> [What is expected]:
Scan the data below for the string "action". Show every line where it turns up.

Top of Provided data

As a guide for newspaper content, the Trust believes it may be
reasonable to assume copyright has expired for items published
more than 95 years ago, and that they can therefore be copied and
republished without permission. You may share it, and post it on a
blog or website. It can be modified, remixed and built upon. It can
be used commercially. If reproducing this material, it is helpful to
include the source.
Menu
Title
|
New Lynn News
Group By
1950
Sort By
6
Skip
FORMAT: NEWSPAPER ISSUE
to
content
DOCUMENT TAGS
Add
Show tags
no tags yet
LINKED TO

Bottom of Provided data
Top of Provided data

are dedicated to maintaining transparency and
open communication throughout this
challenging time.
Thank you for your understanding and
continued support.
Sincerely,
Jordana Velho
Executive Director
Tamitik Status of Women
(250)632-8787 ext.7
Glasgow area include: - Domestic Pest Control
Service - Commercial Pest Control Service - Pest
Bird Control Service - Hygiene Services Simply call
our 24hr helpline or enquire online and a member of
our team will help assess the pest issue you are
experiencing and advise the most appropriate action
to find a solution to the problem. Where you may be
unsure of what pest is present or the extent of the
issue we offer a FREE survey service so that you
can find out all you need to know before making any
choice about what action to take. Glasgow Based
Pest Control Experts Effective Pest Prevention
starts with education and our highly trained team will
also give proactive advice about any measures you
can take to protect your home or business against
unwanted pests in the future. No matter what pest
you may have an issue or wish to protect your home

Bottom of Provided data

> [Reply]:
experiencing and advise the most appropriate action
choice about what action to take. Glasgow Based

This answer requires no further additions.